Problem to work on. All of the data is to be written out again exactly, without the pictures.

Record extracts section start

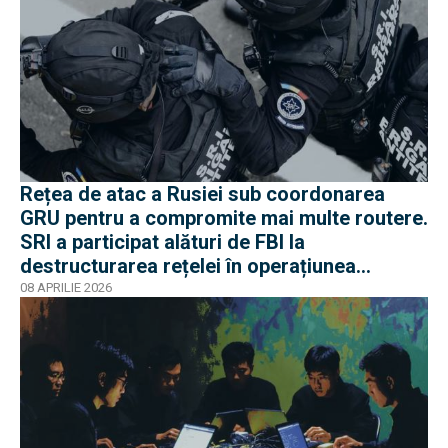
Rețea de atac a Rusiei sub coordonarea
GRU pentru a compromite mai multe routere.
SRI a participat alături de FBI la
destructurarea rețelei în operațiunea
Masquerade
08 APRILIE 2026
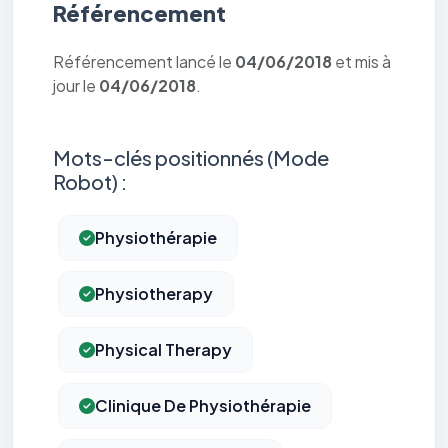
Référencement
Référencement lancé le
04/06/2018
et mis à
jour le
04/06/2018
.
Mots-clés positionnés (Mode
Robot) :
Physiothérapie
Physiotherapy
Physical Therapy
Clinique De Physiothérapie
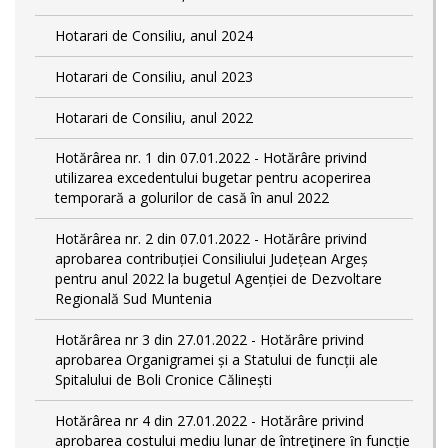
Hotarari de Consiliu, anul 2024
Hotarari de Consiliu, anul 2023
Hotarari de Consiliu, anul 2022
Hotărârea nr. 1 din 07.01.2022 - Hotărâre privind
utilizarea excedentului bugetar pentru acoperirea
temporară a golurilor de casă în anul 2022
Hotărârea nr. 2 din 07.01.2022 - Hotărâre privind
aprobarea contribuției Consiliului Județean Argeș
pentru anul 2022 la bugetul Agenției de Dezvoltare
Regională Sud Muntenia
Hotărârea nr 3 din 27.01.2022 - Hotărâre privind
aprobarea Organigramei și a Statului de funcții ale
Spitalului de Boli Cronice Călinești
Hotărârea nr 4 din 27.01.2022 - Hotărâre privind
aprobarea costului mediu lunar de întreţinere ȋn funcție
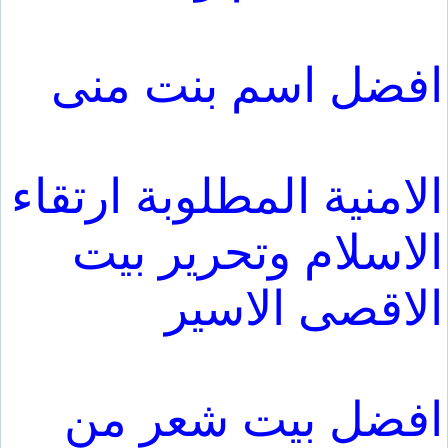
افضل اسم بنت منى
الامنية المطلوبة ارتقاء
الاسلام وتحرير بيت
الاقصى الاسير
افضل بيت شعر من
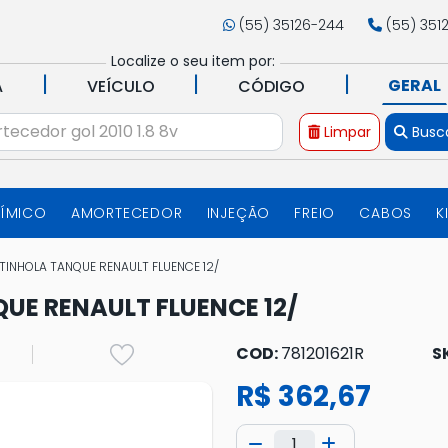
(55) 35126-244
(55) 351
Localize o seu item por:
|
|
|
GERAL
A
VEÍCULO
CÓDIGO
Limpar
Busc
UÍMICO
AMORTECEDOR
INJEÇÃO
FREIO
CABOS
K
INHOLA TANQUE RENAULT FLUENCE 12/
UE RENAULT FLUENCE 12/
COD:
781201621R
S
R$ 362,67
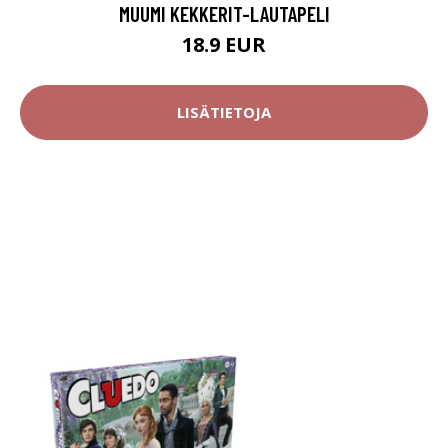
MUUMI KEKKERIT-LAUTAPELI
18.9 EUR
LISÄTIETOJA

Record extracts section end

Response.
Rețea de atac a Rusiei sub coordonarea
GRU pentru a compromite mai multe routere.
SRI a participat alături de FBI la
destructurarea rețelei în operațiunea
Masquerade
08 APRILIE 2026
Référencement
Référencement lancé le
04/06/2018
et mis à
jour le
04/06/2018
.
Mots-clés positionnés (Mode
Robot) :
Physiothérapie
Physiotherapy
Physical Therapy
Clinique De Physiothérapie
Hotarari de Consiliu, anul 2024
Hotarari de Consiliu, anul 2023
Hotarari de Consiliu, anul 2022
Hotărârea nr. 1 din 07.01.2022 - Hotărâre privind
utilizarea excedentului bugetar pentru acoperirea
temporară a golurilor de casă în anul 2022
Hotărârea nr. 2 din 07.01.2022 - Hotărâre privind
aprobarea contribuției Consiliului Județean Argeș
pentru anul 2022 la bugetul Agenției de Dezvoltare
Regională Sud Muntenia
Hotărârea nr 3 din 27.01.2022 - Hotărâre privind
aprobarea Organigramei și a Statului de funcții ale
Spitalului de Boli Cronice Călinești
Hotărârea nr 4 din 27.01.2022 - Hotărâre privind
aprobarea costului mediu lunar de întreţinere ȋn funcție
افضل اسم بنت منى
الامنية المطلوبة ارتقاء
الاسلام وتحرير بيت
الاقصى الاسير
افضل بيت شعر من
(55) 35126-244
(55) 351
Localize o seu item por:
|
|
|
GERAL
A
VEÍCULO
CÓDIGO
Limpar
Busc
UÍMICO
AMORTECEDOR
INJEÇÃO
FREIO
CABOS
K
INHOLA TANQUE RENAULT FLUENCE 12/
UE RENAULT FLUENCE 12/
COD:
781201621R
S
R$ 362,67
MUUMI KEKKERIT-LAUTAPELI
18.9 EUR
LISÄTIETOJA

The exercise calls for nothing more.